Activity: If a picture appears, leave it out, and reproduce exactly the lines from the start of the listing below through the one bearing "alliés se préparent à".
* * * *
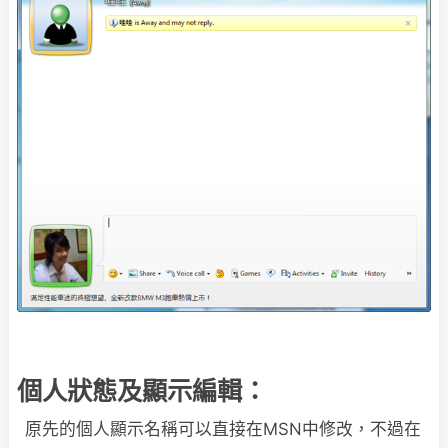
個人狀態及顯示編輯：
原先的個人顯示名稱可以直接在MSN中修改，不過在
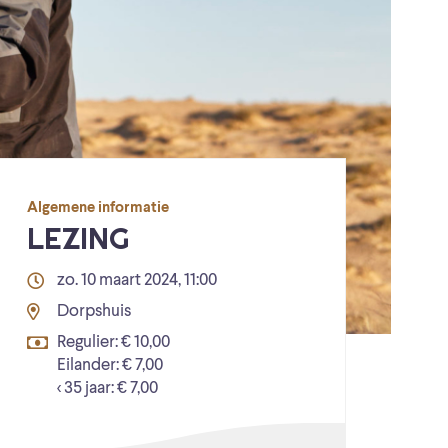
Algemene informatie
LEZING
zo. 10 maart 2024, 11:00
Dorpshuis
Regulier: € 10,00
Eilander: € 7,00
< 35 jaar: € 7,00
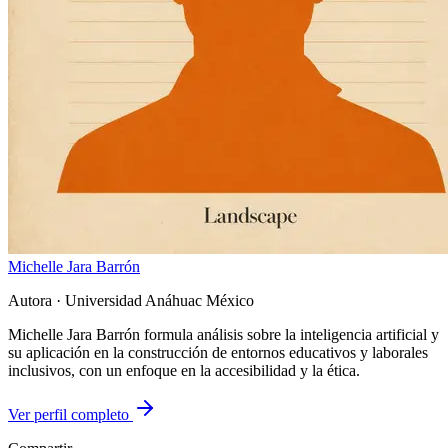
Michelle Jara Barrón
Autora
· Universidad Anáhuac México
Michelle Jara Barrón formula análisis sobre la inteligencia artificial y
su aplicación en la construcción de entornos educativos y laborales
inclusivos, con un enfoque en la accesibilidad y la ética.
Ver perfil completo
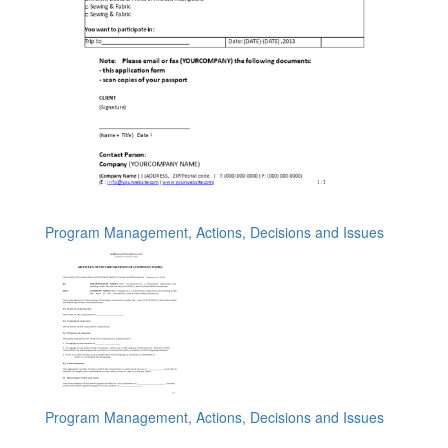
Program Management, Actions, Decisions and Issues
Program Management, Actions, Decisions and Issues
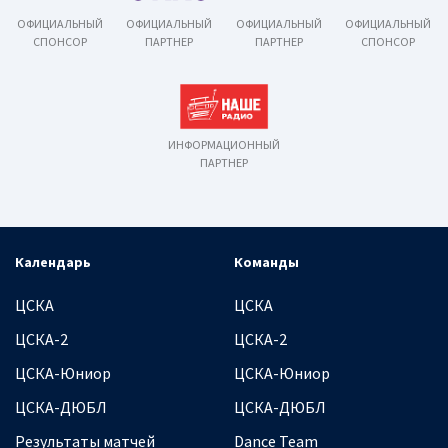
ОФИЦИАЛЬНЫЙ
ОФИЦИАЛЬНЫЙ
ОФИЦИАЛЬНЫЙ
ОФИЦИАЛЬНЫЙ
СПОНСОР
ПАРТНЕР
ПАРТНЕР
СПОНСОР
ИНФОРМАЦИОННЫЙ
ПАРТНЕР
Календарь
Команды
ЦСКА
ЦСКА
ЦСКА-2
ЦСКА-2
ЦСКА-Юниор
ЦСКА-Юниор
ЦСКА-ДЮБЛ
ЦСКА-ДЮБЛ
Результаты матчей
Dance Team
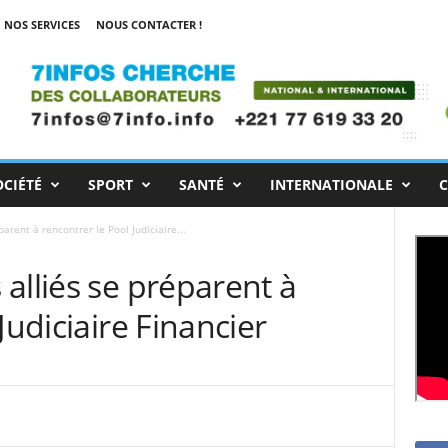
NOS SERVICES
NOUS CONTACTER !
OCIÉTÉ
SPORT
SANTÉ
INTERNATIONALE
C
arent à rencontrer le Pool Judiciaire...
alliés se préparent à
Judiciaire Financier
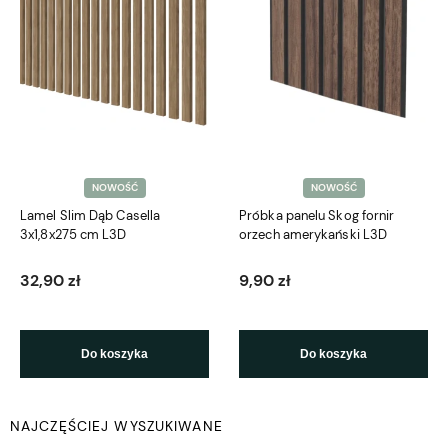
NOWOŚĆ
NOWOŚĆ
Lamel Slim Dąb Casella
Próbka panelu Skog fornir
3x1,8x275 cm L3D
orzech amerykański L3D
32,90 zł
9,90 zł
Do koszyka
Do koszyka
NAJCZĘŚCIEJ WYSZUKIWANE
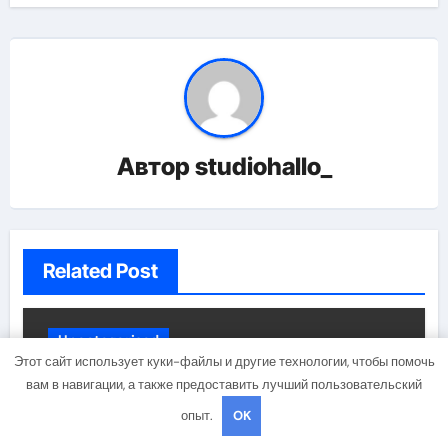
Автор
studiohallo_
Related Post
Uncategorised
Этот сайт использует куки-файлы и другие технологии, чтобы помочь
вам в навигации, а также предоставить лучший пользовательский
опыт.
OK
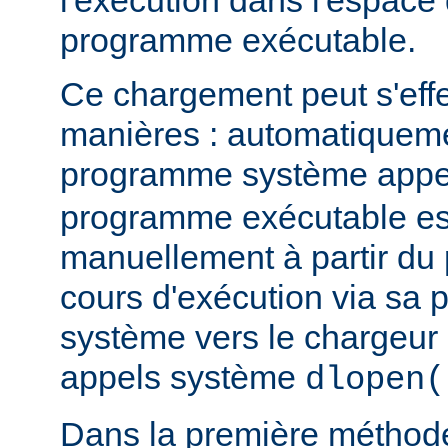
l'exécution dans l'espace
programme exécutable.
Ce chargement peut s'eff
manières : automatiquem
programme système app
programme exécutable es
manuellement à partir d
cours d'exécution via sa p
système vers le chargeur 
appels système
dlopen(
Dans la première méthod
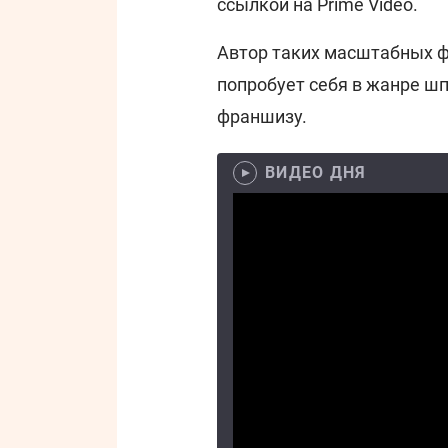
ссылкой на Prime Video.
Автор таких масштабных фи
попробует себя в жанре ш
франшизу.
ВИДЕО ДНЯ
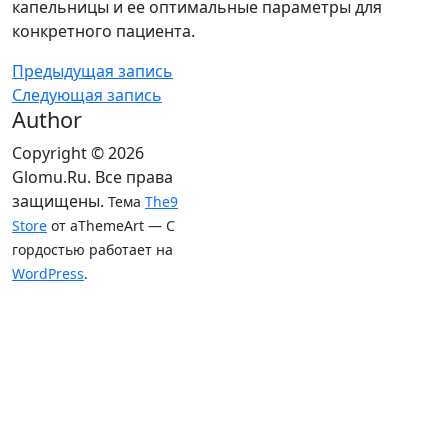
капельницы и ее оптимальные параметры для
конкретного пациента.
Предыдущая запись
Следующая запись
Author
Copyright © 2026
Glomu.Ru. Все права
защищены.
Тема
The9
Store
от aThemeArt — С
гордостью работает на
WordPress
.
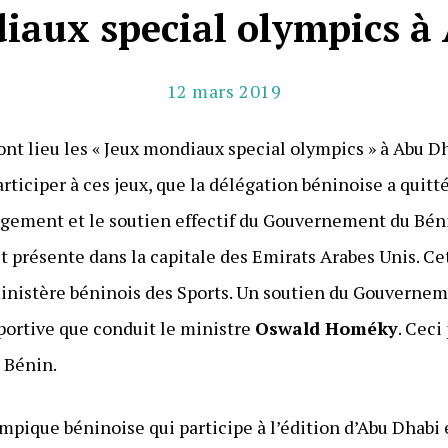
iaux special olympics à
12 mars 2019
ont lieu les « Jeux mondiaux special olympics » à Abu D
participer à ces jeux, que la délégation béninoise a quit
agement et le soutien effectif du Gouvernement du Bén
it présente dans la capitale des Emirats Arabes Unis. 
inistère béninois des Sports. Un soutien du Gouvernem
sportive que conduit le ministre
Oswald Homéky
. Ceci
u Bénin.
mpique béninoise qui participe à l’édition d’Abu Dhabi 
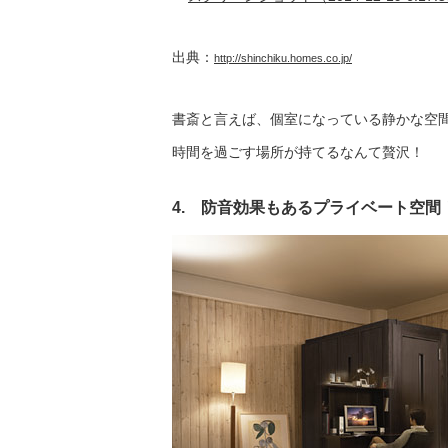
出典：
http://shinchiku.homes.co.jp/
書斎と言えば、個室になっている静かな空
時間を過ごす場所が持てるなんて贅沢！
4. 防音効果もあるプライベート空間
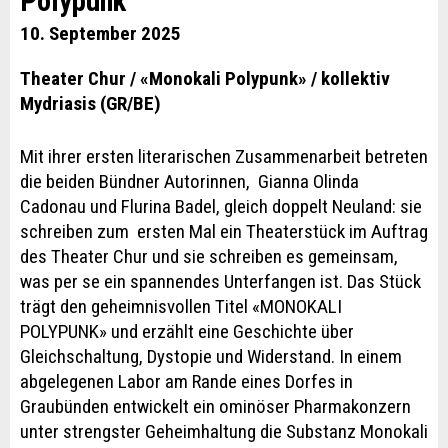
Polypunk
10. September 2025
Theater Chur / «Monokali Polypunk» / kollektiv
Mydriasis (GR/BE)
Mit ihrer ersten literarischen Zusammenarbeit betreten
die beiden Bündner Autorinnen, Gianna Olinda
Cadonau und Flurina Badel, gleich doppelt Neuland: sie
schreiben zum ersten Mal ein Theaterstück im Auftrag
des Theater Chur und sie schreiben es gemeinsam,
was per se ein spannendes Unterfangen ist. Das Stück
trägt den geheimnisvollen Titel «MONOKALI
POLYPUNK» und erzählt eine Geschichte über
Gleichschaltung, Dystopie und Widerstand. In einem
abgelegenen Labor am Rande eines Dorfes in
Graubünden entwickelt ein ominöser Pharmakonzern
unter strengster Geheimhaltung die Substanz Monokali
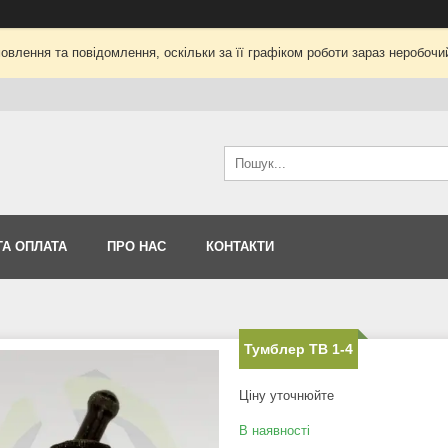
влення та повідомлення, оскільки за її графіком роботи зараз неробоч
ТА ОПЛАТА
ПРО НАС
КОНТАКТИ
Тумблер ТВ 1-4
Ціну уточнюйте
В наявності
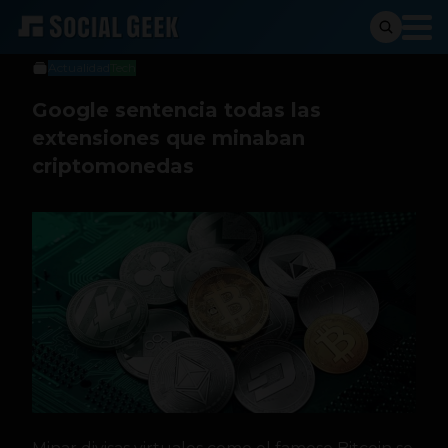
Stiven Cartagena
3 de abril de 2018
Actualidad
Tech
Google sentencia todas las
extensiones que minaban
criptomonedas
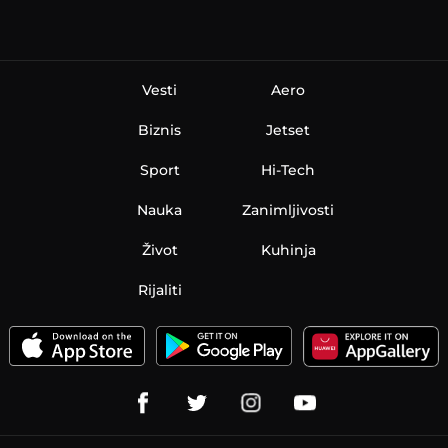
Vesti
Aero
Biznis
Jetset
Sport
Hi-Tech
Nauka
Zanimljivosti
Život
Kuhinja
Rijaliti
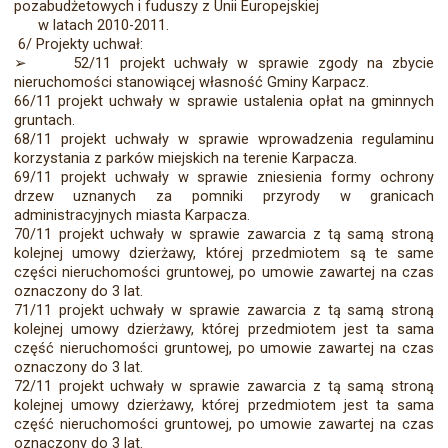
pozabudżetowych i fuduszy z Unii Europejskiej
w latach 2010-2011.
6/ Projekty uchwał:
➢
52/11 projekt uchwały w sprawie zgody na zbycie
nieruchomości stanowiącej własność Gminy Karpacz.
66/11 projekt uchwały w sprawie ustalenia opłat na gminnych
gruntach.
68/11 projekt uchwały w sprawie wprowadzenia regulaminu
korzystania z parków miejskich na terenie Karpacza.
69/11 projekt uchwały w sprawie zniesienia formy ochrony
drzew uznanych za pomniki przyrody w granicach
administracyjnych miasta Karpacza.
70/11 projekt uchwały w sprawie zawarcia z tą samą stroną
kolejnej umowy dzierżawy, której przedmiotem są te same
części nieruchomości gruntowej, po umowie zawartej na czas
oznaczony do 3 lat.
71/11 projekt uchwały w sprawie zawarcia z tą samą stroną
kolejnej umowy dzierżawy, której przedmiotem jest ta sama
część nieruchomości gruntowej, po umowie zawartej na czas
oznaczony do 3 lat.
72/11 projekt uchwały w sprawie zawarcia z tą samą stroną
kolejnej umowy dzierżawy, której przedmiotem jest ta sama
część nieruchomości gruntowej, po umowie zawartej na czas
oznaczony do 3 lat.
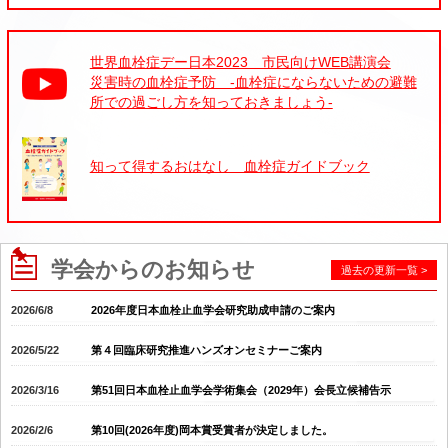
English
世界血栓症デー日本2023 市民向けWEB講演会
災害時の血栓症予防 -血栓症にならないための避難
所での過ごし方を知っておきましょう-
知って得するおはなし 血栓症ガイドブック
学会からのお知らせ
過去の更新一覧 >
2026/6/8
2026年度日本血栓止血学会研究助成申請のご案内
2026/5/22
第４回臨床研究推進ハンズオンセミナーご案内
2026/3/16
第51回日本血栓止血学会学術集会（2029年）会長立候補告示
2026/2/6
第10回(2026年度)岡本賞受賞者が決定しました。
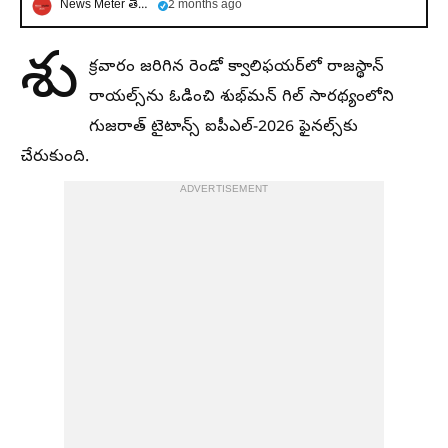
News Meter తెలుగు
2 months ago
శు
క్రవారం జరిగిన రెండో క్వాలిఫయర్‌లో రాజస్థాన్
రాయల్స్‌ను ఓడించి శుభ్‌మన్ గిల్ సారథ్యంలోని
గుజరాత్ టైటాన్స్ ఐపీఎల్-2026 ఫైనల్స్‌కు
చేరుకుంది.
ADVERTISEMENT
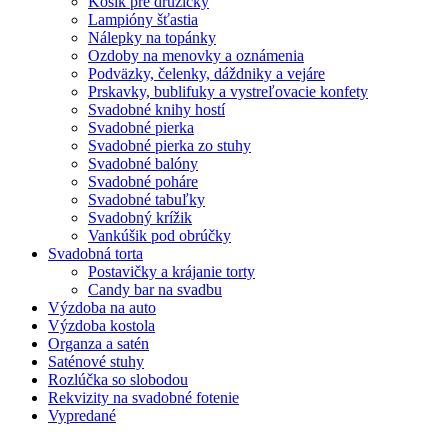
Košík pre družičky
Lampióny šťastia
Nálepky na topánky
Ozdoby na menovky a oznámenia
Podväzky, čelenky, dáždniky a vejáre
Prskavky, bublifuky a vystreľovacie konfety
Svadobné knihy hostí
Svadobné pierka
Svadobné pierka zo stuhy
Svadobné balóny
Svadobné poháre
Svadobné tabuľky
Svadobný krížik
Vankúšik pod obrúčky
Svadobná torta
Postavičky a krájanie torty
Candy bar na svadbu
Výzdoba na auto
Výzdoba kostola
Organza a satén
Saténové stuhy
Rozlúčka so slobodou
Rekvizity na svadobné fotenie
Vypredané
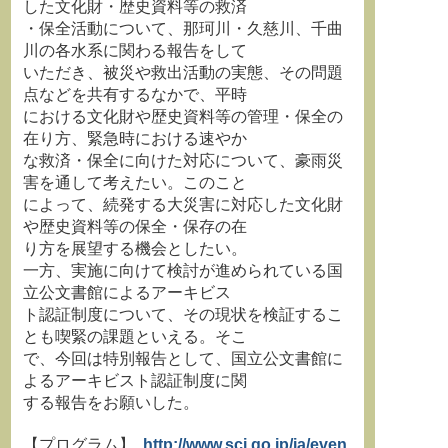
した文化財・歴史資料等の救済
・保全活動について、那珂川・久慈川、千曲
川の各水系に関わる報告をして
いただき、被災や救出活動の実態、その問題
点などを共有するなかで、平時
における文化財や歴史資料等の管理・保全の
在り方、緊急時における速やか
な救済・保全に向けた対応について、豪雨災
害を通して考えたい。このこと
によって、続発する大災害に対応した文化財
や歴史資料等の保全・保存の在
り方を展望する機会としたい。
一方、実施に向けて検討が進められている国
立公文書館によるアーキビス
ト認証制度について、その現状を検証するこ
とも喫緊の課題といえる。そこ
で、今回は特別報告として、国立公文書館に
よるアーキビスト認証制度に関
する報告をお願いした。
【プログラム】
http://www.scj.go.jp/ja/even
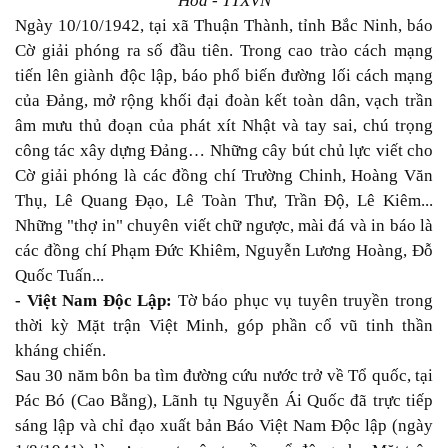
Hoà - TTXVN
Ngày 10/10/1942, tại xã Thuận Thành, tỉnh Bắc Ninh, báo
Cờ giải phóng ra số đầu tiên. Trong cao trào cách mạng
tiến lên giành độc lập, báo phổ biến đường lối cách mạng
của Đảng, mở rộng khối đại đoàn kết toàn dân, vạch trần
âm mưu thủ đoạn của phát xít Nhật và tay sai, chú trọng
công tác xây dựng Đảng… Những cây bút chủ lực viết cho
Cờ giải phóng là các đồng chí Trường Chinh, Hoàng Văn
Thụ, Lê Quang Ðạo, Lê Toàn Thư, Trần Ðộ, Lê Kiêm...
Những "thợ in" chuyên viết chữ ngược, mài đá và in báo là
các đồng chí Phạm Ðức Khiêm, Nguyễn Lương Hoàng, Ðỗ
Quốc Tuấn...
- Việt Nam Độc Lập:
Tờ báo phục vụ tuyên truyền trong
thời kỳ Mặt trận Việt Minh, góp phần cổ vũ tinh thần
kháng chiến.
Sau 30 năm bôn ba tìm đường cứu nước trở về Tổ quốc, tại
Pác Bó (Cao Bằng), Lãnh tụ Nguyễn Ái Quốc đã trực tiếp
sáng lập và chỉ đạo xuất bản Báo Việt Nam Độc lập (ngày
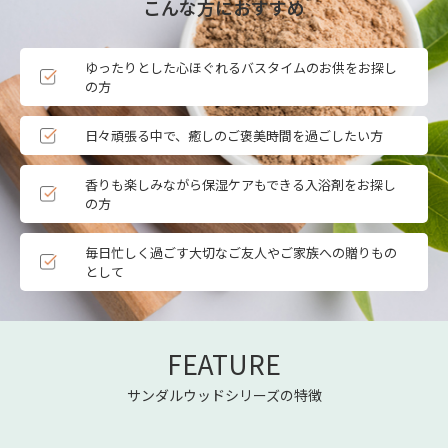
こんな方におすすめ
ゆったりとした心ほぐれるバスタイムのお供をお探し
の方
日々頑張る中で、癒しのご褒美時間を過ごしたい方
香りも楽しみながら保湿ケアもできる入浴剤をお探し
の方
毎日忙しく過ごす大切なご友人やご家族への贈りもの
として
FEATURE
サンダルウッドシリーズの特徴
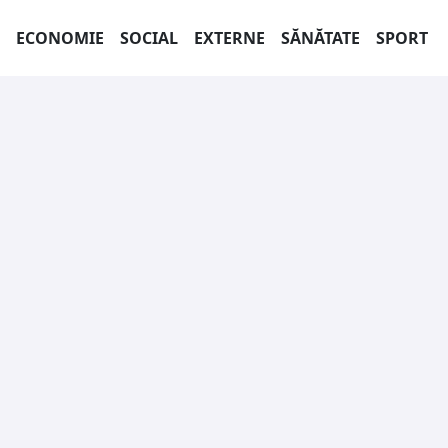
ECONOMIE
SOCIAL
EXTERNE
SĂNĂTATE
SPORT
* * * *
Exercise response:
個人狀態及顯示編輯：
原先的個人顯示名稱可以直接在MSN中修改，不過在
Algemene informatie
LEZING
zo. 10 maart 2024, 11:00
Dorpshuis
Regulier: € 10,00
Eilander: € 7,00
< 35 jaar: € 7,00
Michelle Jara Barrón
Autora
· Universidad Anáhuac México
Michelle Jara Barrón formula análisis sobre la inteligencia artificial y
su aplicación en la construcción de entornos educativos y laborales
inclusivos, con un enfoque en la accesibilidad y la ética.
Ver perfil completo
Program Management, Actions, Decisions and Issues
Program Management, Actions, Decisions and Issues
ОФИЦИАЛЬНЫЙ
ОФИЦИАЛЬНЫЙ
ОФИЦИАЛЬНЫЙ
ОФИЦИАЛЬНЫЙ
СПОНСОР
ПАРТНЕР
ПАРТНЕР
СПОНСОР
ИНФОРМАЦИОННЫЙ
ПАРТНЕР
Календарь
Команды
ЦСКА
ЦСКА
ЦСКА-2
ЦСКА-2
ЦСКА-Юниор
ЦСКА-Юниор
ЦСКА-ДЮБЛ
ЦСКА-ДЮБЛ
Результаты матчей
Dance Team
NOS SERVICES
NOUS CONTACTER !
OCIÉTÉ
SPORT
SANTÉ
INTERNATIONALE
C
arent à rencontrer le Pool Judiciaire...
alliés se préparent à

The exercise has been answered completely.